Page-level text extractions
________
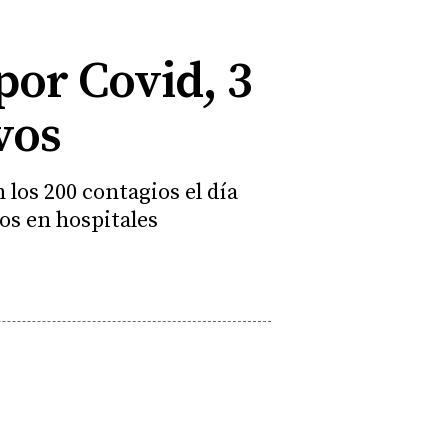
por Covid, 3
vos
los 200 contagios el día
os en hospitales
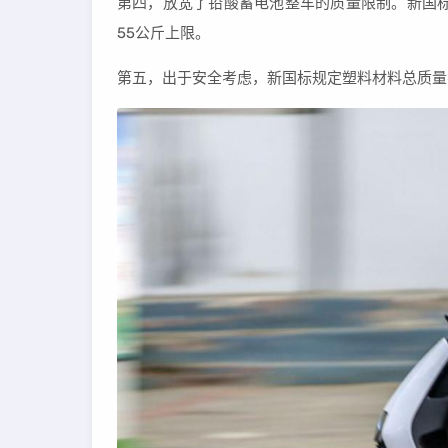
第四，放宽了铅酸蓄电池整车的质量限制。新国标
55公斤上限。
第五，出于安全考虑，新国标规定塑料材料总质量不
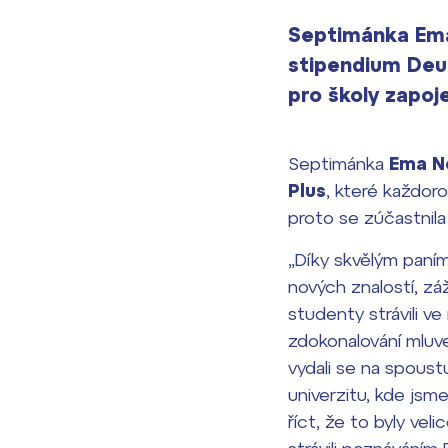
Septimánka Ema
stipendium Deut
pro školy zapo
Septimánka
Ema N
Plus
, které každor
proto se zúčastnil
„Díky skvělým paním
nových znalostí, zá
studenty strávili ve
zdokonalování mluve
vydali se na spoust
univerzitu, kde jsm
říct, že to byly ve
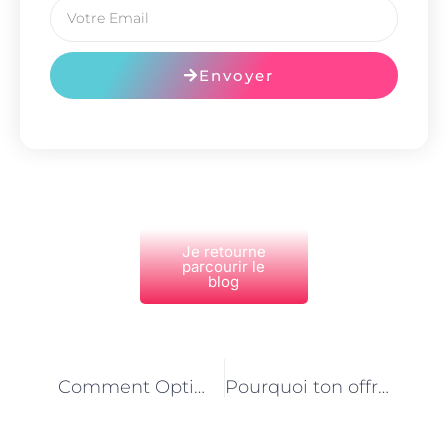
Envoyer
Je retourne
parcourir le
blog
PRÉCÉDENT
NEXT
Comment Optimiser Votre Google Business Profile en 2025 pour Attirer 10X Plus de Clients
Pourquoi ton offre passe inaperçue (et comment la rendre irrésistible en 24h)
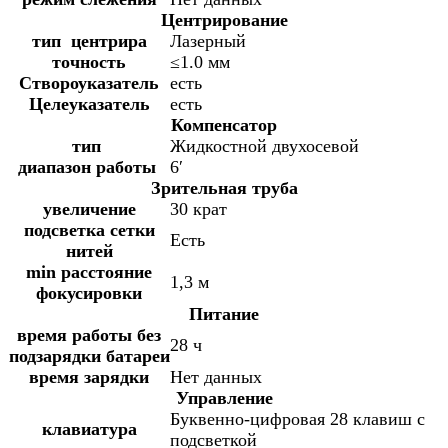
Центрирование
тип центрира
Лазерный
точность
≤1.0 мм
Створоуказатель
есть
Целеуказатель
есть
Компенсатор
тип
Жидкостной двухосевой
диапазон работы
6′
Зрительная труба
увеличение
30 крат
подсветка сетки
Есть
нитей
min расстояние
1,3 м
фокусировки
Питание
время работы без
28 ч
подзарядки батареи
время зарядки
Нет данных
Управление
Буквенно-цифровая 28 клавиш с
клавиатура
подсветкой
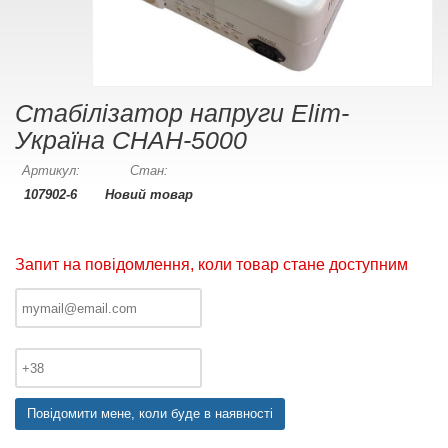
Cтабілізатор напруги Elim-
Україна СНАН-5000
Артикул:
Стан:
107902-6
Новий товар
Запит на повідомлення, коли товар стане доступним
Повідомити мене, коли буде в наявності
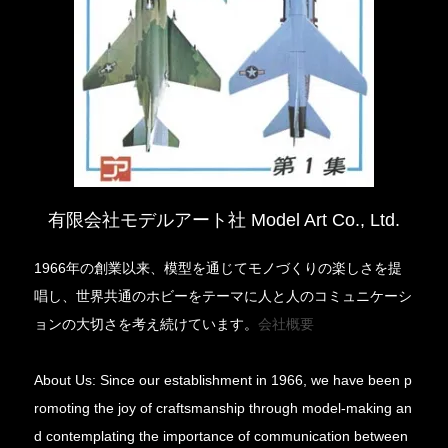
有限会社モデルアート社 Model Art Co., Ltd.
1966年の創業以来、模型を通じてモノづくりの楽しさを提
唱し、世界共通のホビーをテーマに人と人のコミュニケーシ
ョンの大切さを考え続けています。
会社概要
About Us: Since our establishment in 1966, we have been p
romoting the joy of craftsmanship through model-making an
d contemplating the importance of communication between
________
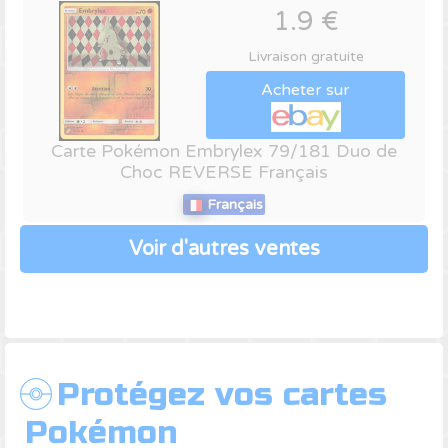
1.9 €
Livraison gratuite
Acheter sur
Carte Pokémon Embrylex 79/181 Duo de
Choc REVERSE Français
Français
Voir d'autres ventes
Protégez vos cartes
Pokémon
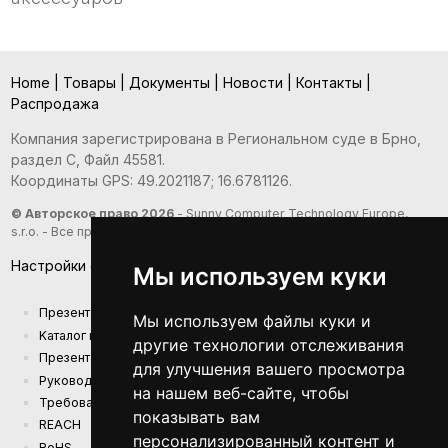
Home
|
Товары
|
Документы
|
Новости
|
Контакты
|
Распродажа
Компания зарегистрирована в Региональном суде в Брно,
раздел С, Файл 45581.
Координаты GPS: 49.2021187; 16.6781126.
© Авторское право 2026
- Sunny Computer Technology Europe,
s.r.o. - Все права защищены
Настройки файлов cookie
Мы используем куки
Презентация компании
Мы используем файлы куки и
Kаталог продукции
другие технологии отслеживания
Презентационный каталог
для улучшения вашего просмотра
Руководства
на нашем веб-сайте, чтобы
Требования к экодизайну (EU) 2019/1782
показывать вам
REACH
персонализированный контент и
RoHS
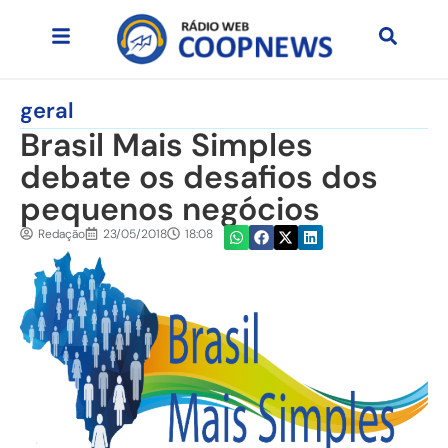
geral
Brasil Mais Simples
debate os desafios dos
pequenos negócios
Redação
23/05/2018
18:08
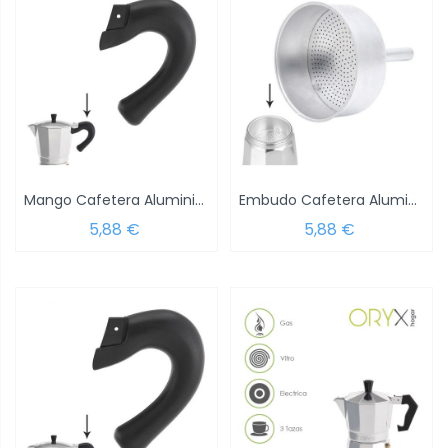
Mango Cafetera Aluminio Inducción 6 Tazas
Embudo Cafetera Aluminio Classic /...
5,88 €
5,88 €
________
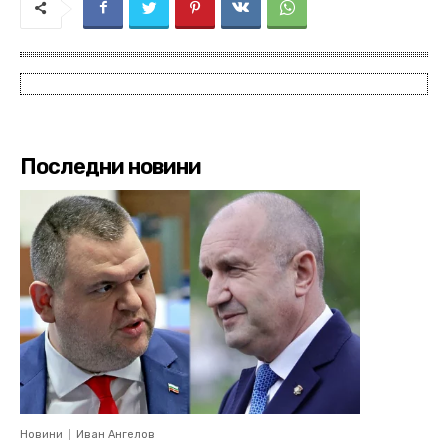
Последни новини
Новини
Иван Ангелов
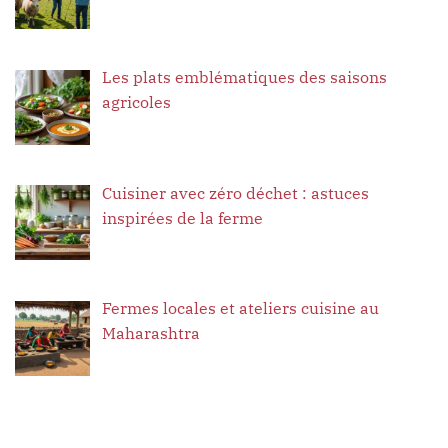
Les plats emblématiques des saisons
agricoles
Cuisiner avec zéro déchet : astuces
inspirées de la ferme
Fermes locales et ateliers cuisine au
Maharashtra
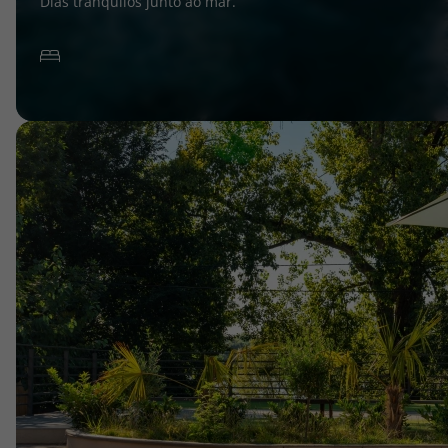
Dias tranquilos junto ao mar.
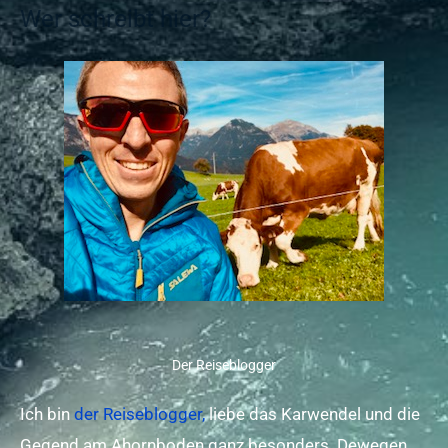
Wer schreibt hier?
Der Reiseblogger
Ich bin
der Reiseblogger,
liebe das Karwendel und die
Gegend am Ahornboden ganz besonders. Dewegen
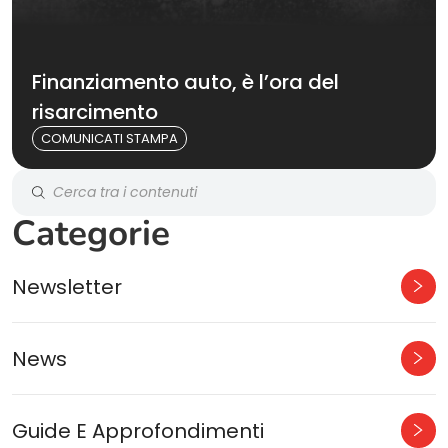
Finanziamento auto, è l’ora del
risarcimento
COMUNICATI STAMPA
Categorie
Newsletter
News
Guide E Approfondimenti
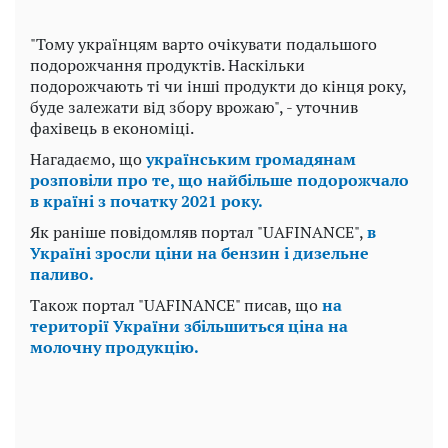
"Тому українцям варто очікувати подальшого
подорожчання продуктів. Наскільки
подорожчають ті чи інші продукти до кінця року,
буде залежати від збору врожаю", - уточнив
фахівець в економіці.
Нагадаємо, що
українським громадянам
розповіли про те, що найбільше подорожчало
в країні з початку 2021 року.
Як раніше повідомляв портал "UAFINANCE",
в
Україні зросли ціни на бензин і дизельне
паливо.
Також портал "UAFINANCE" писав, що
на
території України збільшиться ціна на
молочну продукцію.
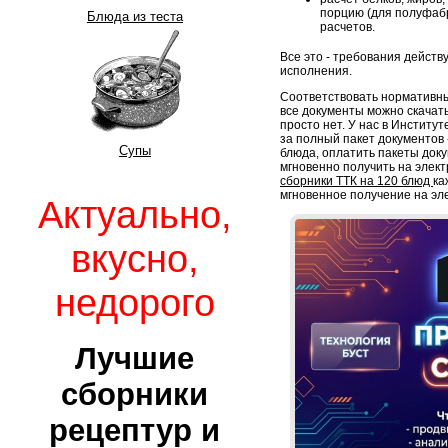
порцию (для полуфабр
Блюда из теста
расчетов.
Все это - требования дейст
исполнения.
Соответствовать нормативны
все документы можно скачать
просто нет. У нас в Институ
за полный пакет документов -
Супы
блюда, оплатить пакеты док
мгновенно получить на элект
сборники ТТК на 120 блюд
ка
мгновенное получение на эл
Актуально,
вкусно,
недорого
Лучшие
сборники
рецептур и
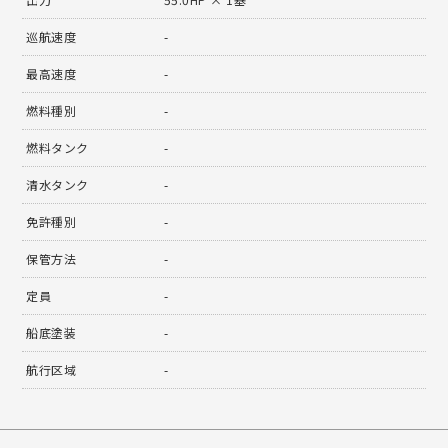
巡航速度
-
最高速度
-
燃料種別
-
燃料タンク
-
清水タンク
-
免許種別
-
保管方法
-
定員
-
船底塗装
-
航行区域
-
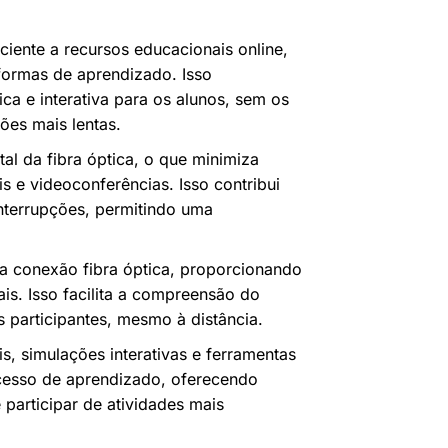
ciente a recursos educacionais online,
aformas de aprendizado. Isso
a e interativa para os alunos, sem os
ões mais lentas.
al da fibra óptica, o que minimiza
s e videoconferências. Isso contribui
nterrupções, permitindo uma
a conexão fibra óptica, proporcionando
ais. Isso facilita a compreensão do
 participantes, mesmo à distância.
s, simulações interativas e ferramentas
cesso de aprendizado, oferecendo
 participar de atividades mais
________
Copy back exactly the lines above from the one containing "por Covid, 3" through the one containing "Запит на повідомлення, коли", and leave every picture behind.

por Covid, 3
vos
los 200 contagios el día
os en hospitales
第四，放宽了铅酸蓄电池整车的质量限制。新国标
55公斤上限。
第五，出于安全考虑，新国标规定塑料材料总质量不
Septimánka Ema
stipendium Deut
pro školy zapo
Septimánka
Ema N
Plus
, které každor
proto se zúčastnil
„Díky skvělým paním
nových znalostí, zá
studenty strávili ve
zdokonalování mluve
vydali se na spoust
univerzitu, kde jsm
říct, že to byly ve
Envoyer
Je retourne
parcourir le
blog
PRÉCÉDENT
NEXT
Comment Optimiser Votre Google Business Profile en 2025 pour Attirer 10X Plus de Clients
Pourquoi ton offre passe inaperçue (et comment la rendre irrésistible en 24h)
Центрирование
тип центрира
Лазерный
точность
≤1.0 мм
Створоуказатель
есть
Целеуказатель
есть
Компенсатор
тип
Жидкостной двухосевой
диапазон работы
6′
Зрительная труба
увеличение
30 крат
подсветка сетки
Есть
нитей
min расстояние
1,3 м
фокусировки
Питание
время работы без
28 ч
подзарядки батареи
время зарядки
Нет данных
Управление
Буквенно-цифровая 28 клавиш с
клавиатура
подсветкой
Cтабілізатор напруги Elim-
Україна СНАН-5000
Артикул:
Стан:
107902-6
Новий товар
Запит на повідомлення, коли товар стане доступним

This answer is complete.